Benseler Volker, McCaughan Geoffrey W, Schlitt Hans J, Bishop G Alex, Bowen David G, Bertolino Patrick
Centenary Institute and AW Morrow Gastroenterology and Liver Centre, Sydney, NSW, Australia.
Semin Liver Dis. 2007 May;27(2):194-213. doi: 10.1055/s-2007-979471.
Liver transplants are not often rejected in patients weaned from immunosuppression and are spontaneously accepted in some animal models. We review past and recent findings of liver transplantation and propose a unified model in which several mechanisms act in concert to induce and maintain tolerance in both naïve and effector T cell compartments. First, passenger leukocytes migrate to lymphoid tissues and induce apoptosis of alloreactive naïve T cells. Second, antigen-specific activation and subsequent deletion of naïve and effector cells within the liver itself purge the repertoire of alloreactive T cells.

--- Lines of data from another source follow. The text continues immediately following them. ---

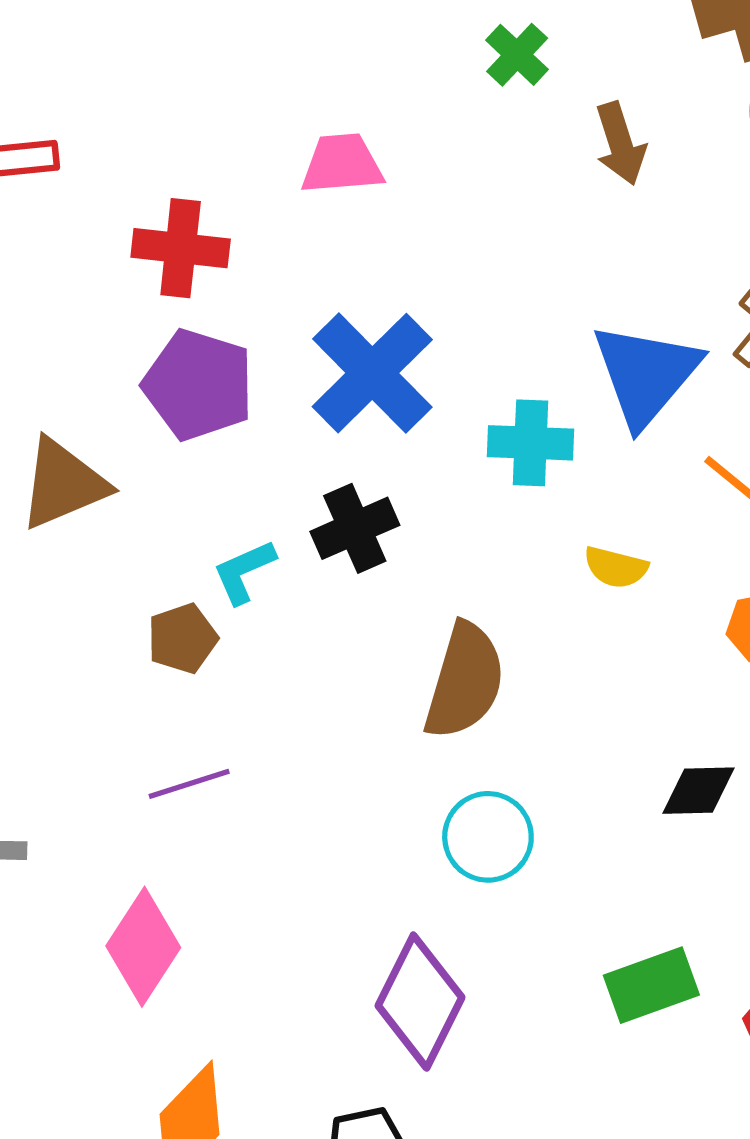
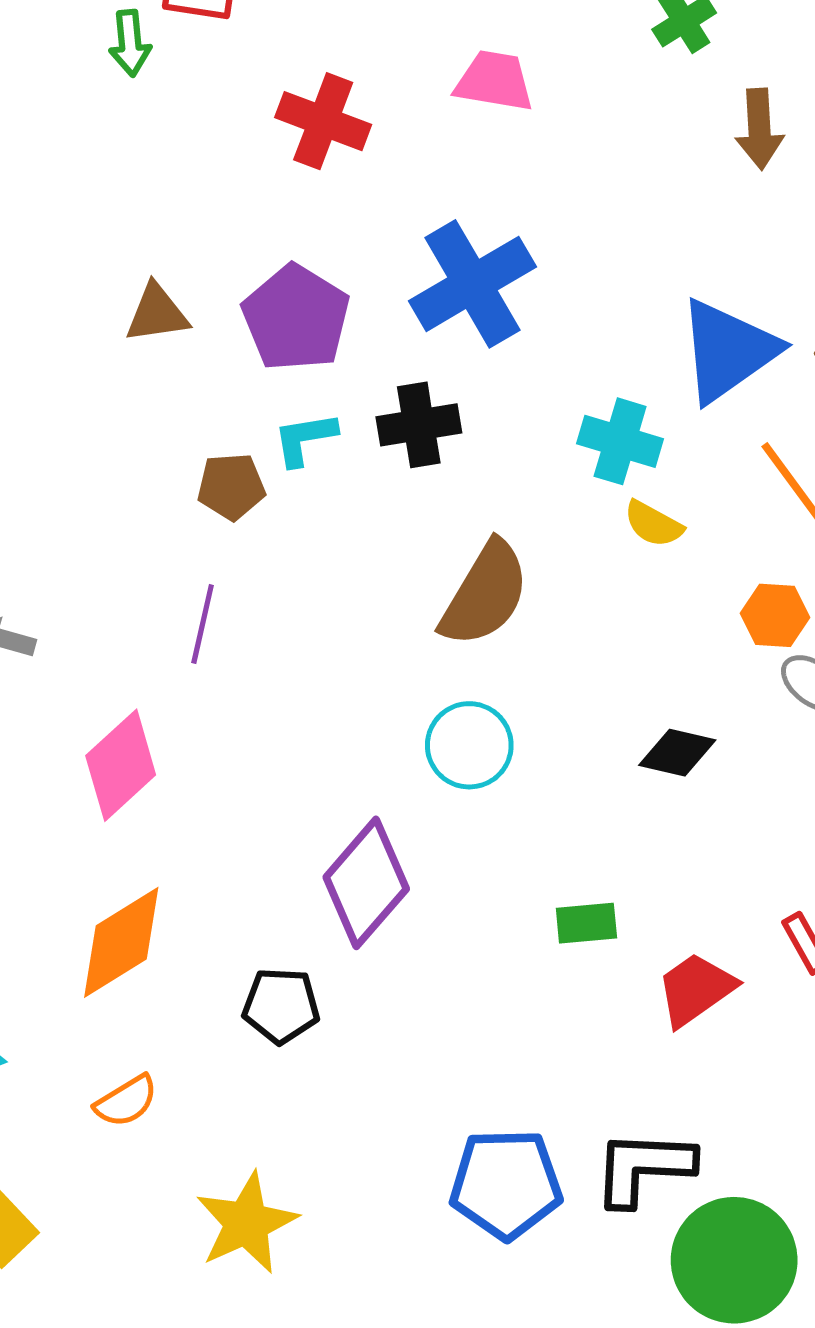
purple pentagon: (198, 385) -> (296, 318), moved
cyan cross: (531, 443) -> (620, 441), moved
brown triangle: (63, 484) -> (157, 313), size x0.7
purple line: (189, 784) -> (203, 624), turned -74
green rectangle: (651, 985) -> (586, 923), size x0.7

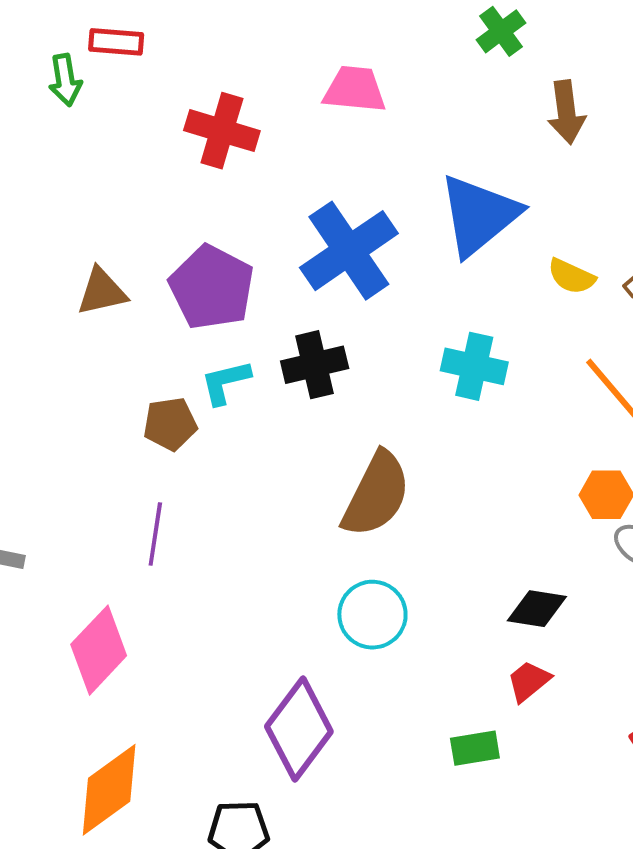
blue triangle: (728, 351) -> (479, 215), moved
yellow semicircle: (653, 524) -> (571, 276), moved
red trapezoid: (696, 989) -> (529, 681), moved, size x0.7

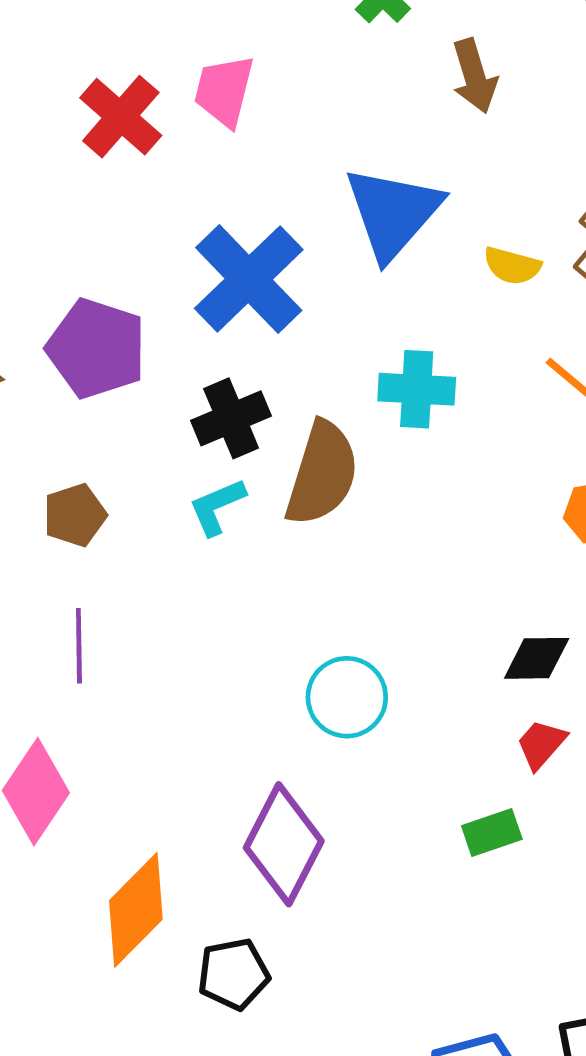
pink trapezoid: (355, 89) -> (224, 91), turned -72
red cross: (222, 131) -> (121, 117), moved, turned 34
cyan L-shape: (225, 382) -> (217, 507), moved
brown semicircle: (376, 494) -> (322, 473), moved
orange diamond: (109, 790) -> (136, 910), moved

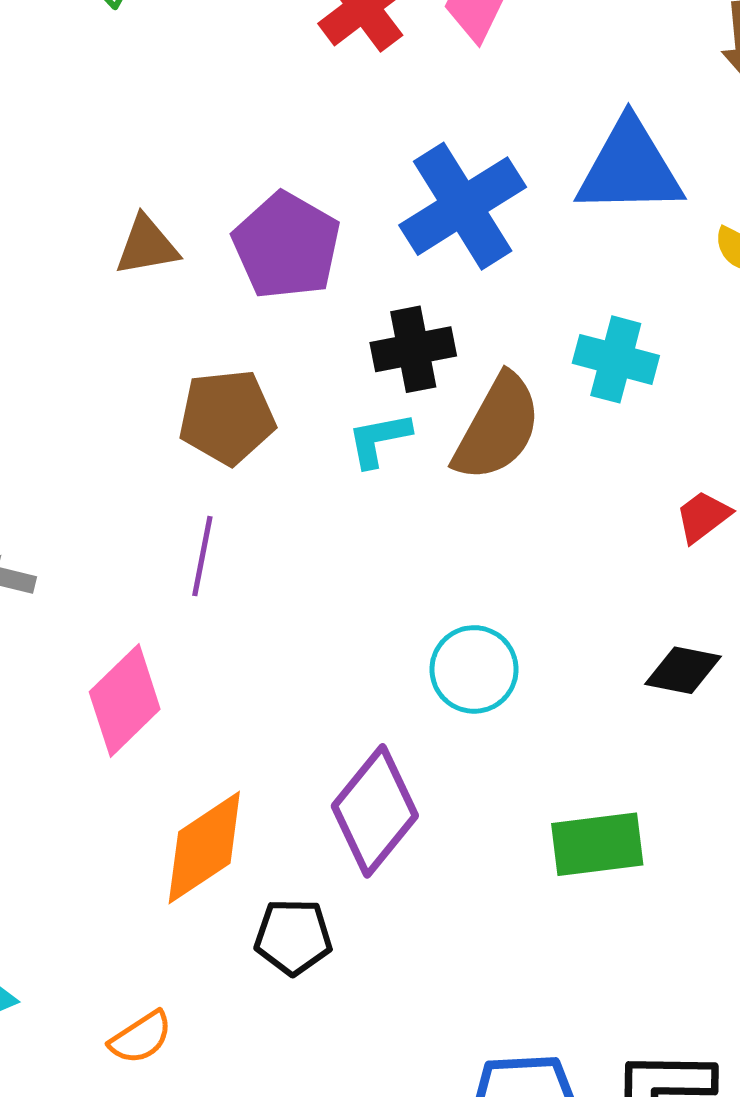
blue triangle: (393, 213) -> (630, 168), turned 36
brown pentagon: (75, 515) -> (227, 417), size x1.4
red trapezoid: (541, 744) -> (703, 517), moved
green rectangle: (492, 832) -> (597, 844), size x1.5

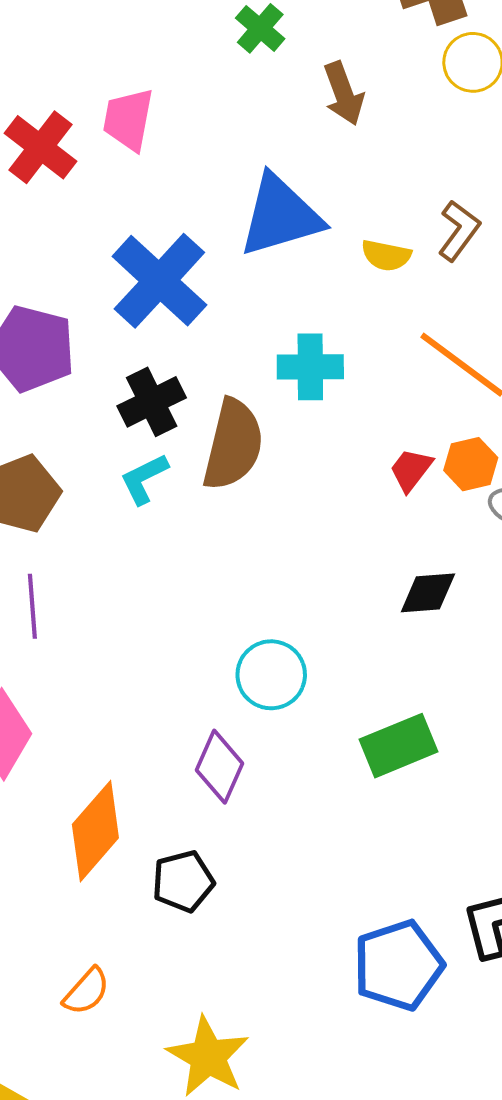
cyan circle: (474, 669) -> (271, 675), moved
purple diamond: (375, 811) -> (219, 767), size x0.7

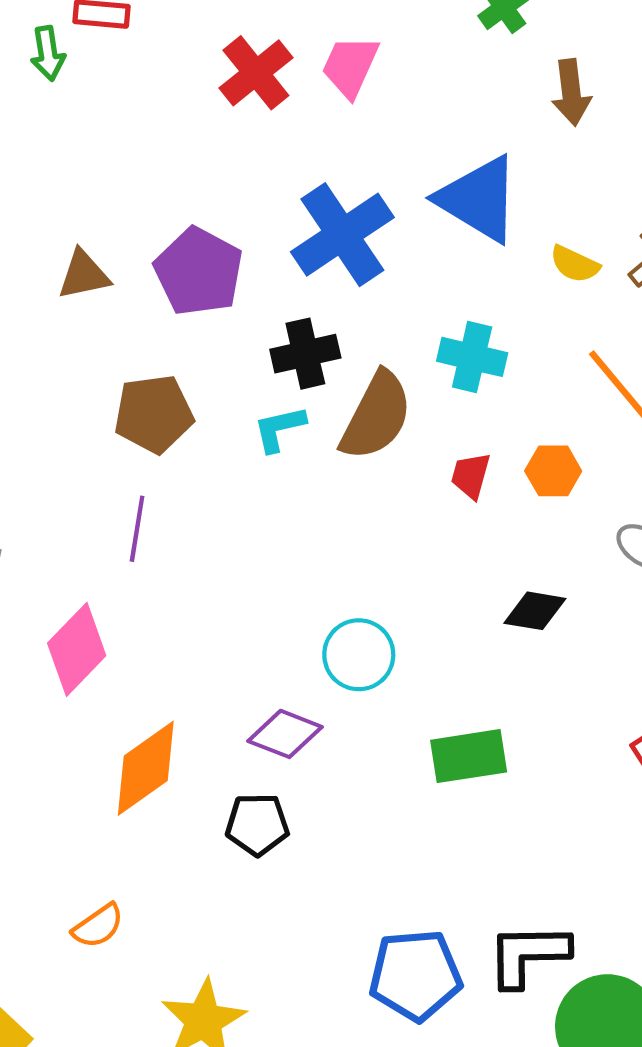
blue triangle: (280, 216) -> (479, 199), turned 34
orange hexagon: (471, 464) -> (553, 471), moved
red trapezoid: (411, 470) -> (471, 476), moved, turned -36
purple diamond: (219, 767) -> (285, 734), turned 74
black pentagon: (183, 881) -> (257, 825), moved

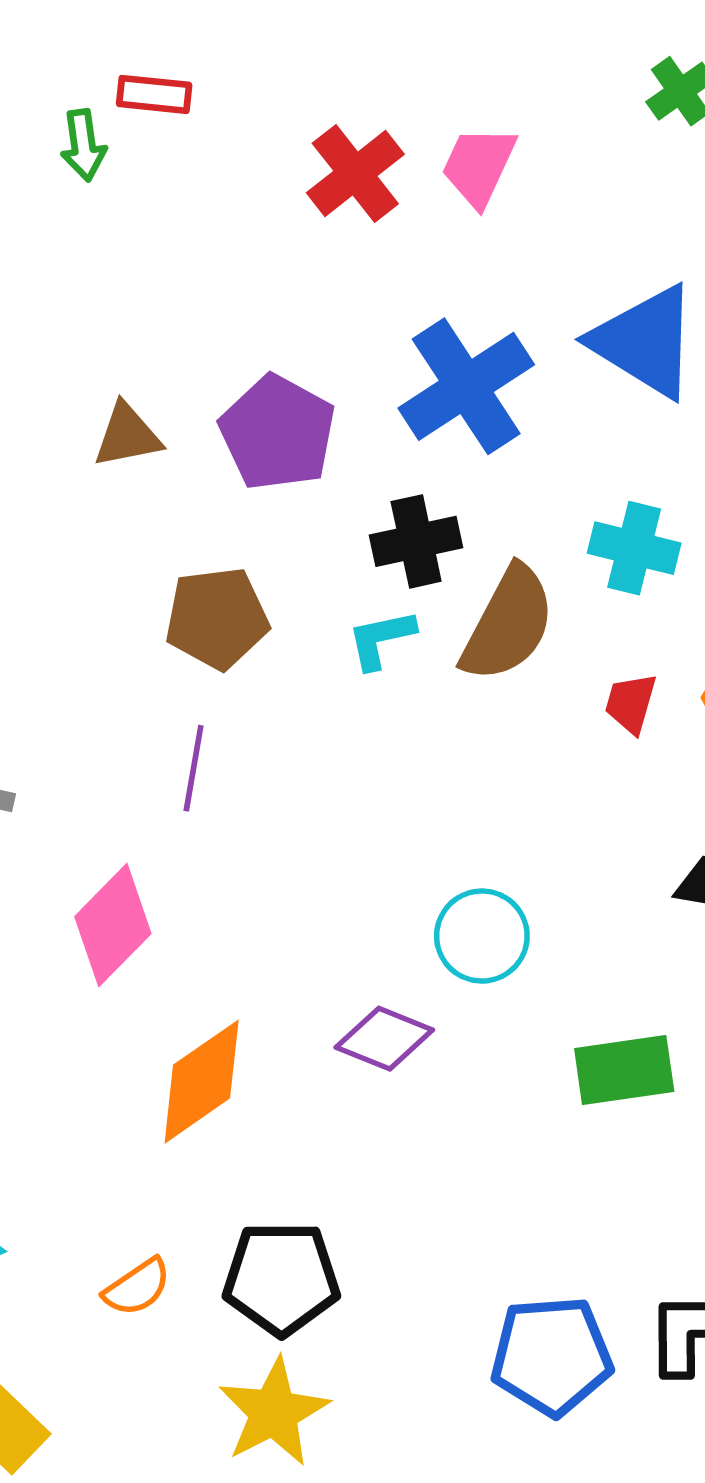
black pentagon: (257, 825) -> (281, 1278), moved, size x1.4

Other mechanisms such as microchimerism and migration of donor dendritic cells to the thymus may play a predominant role in maintaining tolerance, and soluble major histocompatibility complex molecules, donor peptides, and regulatory T cells may participate in the induction and maintenance phases. Thus, the major challenge in liver transplantation will be to favor these tolerogenic processes while developing strategies that specifically inhibit alloreactive memory T cells.

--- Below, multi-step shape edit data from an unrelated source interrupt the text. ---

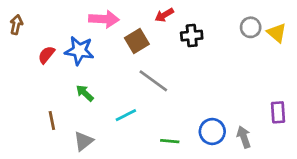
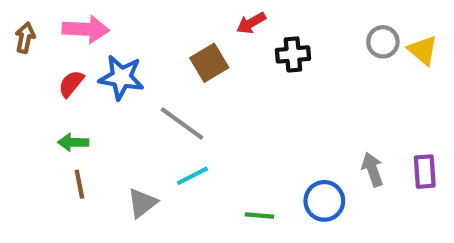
pink arrow: (104, 19) -> (86, 29), moved
gray line: (153, 81) -> (182, 123), moved
green arrow: (85, 93) -> (73, 142), moved, turned -42
gray arrow: (244, 137) -> (372, 170), moved
gray triangle: (83, 141) -> (142, 203), moved

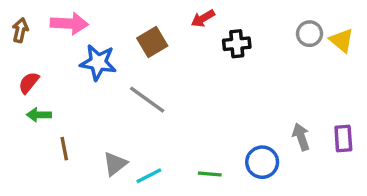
brown square: (209, 63) -> (152, 42), moved
red semicircle: (71, 84) -> (29, 83), moved
green arrow: (73, 142) -> (39, 115), moved
cyan line: (192, 176) -> (149, 176), moved

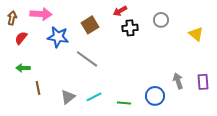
gray circle: (310, 34) -> (161, 20), moved
yellow triangle: (342, 40) -> (196, 34), moved
black cross: (237, 44) -> (130, 28), moved
red semicircle: (29, 83) -> (21, 38), moved
cyan line: (149, 176) -> (94, 97), moved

在停用免疫抑制药物的患者中,肝移植通常不会被排斥,并且在一些动物模型中能自发被接受。我们回顾了肝移植过去和近期的研究发现,并提出了一个统一模型,其中多种机制协同作用,在初始和效应T细胞区室中诱导并维持免疫耐受。首先,过客白细胞迁移至淋巴组织并诱导同种异体反应性初始T细胞凋亡。其次,肝脏自身内抗原特异性激活以及随后初始和效应细胞的清除,清除了同种异体反应性T细胞库。其他机制,如微嵌合体以及供体树突状细胞迁移至胸腺,可能在维持耐受中起主要作用,可溶性主要组织相容性复合体分子、供体肽和调节性T细胞可能参与诱导和维持阶段。因此,肝移植的主要挑战将是促进这些致耐受过程,同时制定特异性抑制同种异体反应性记忆T细胞的策略。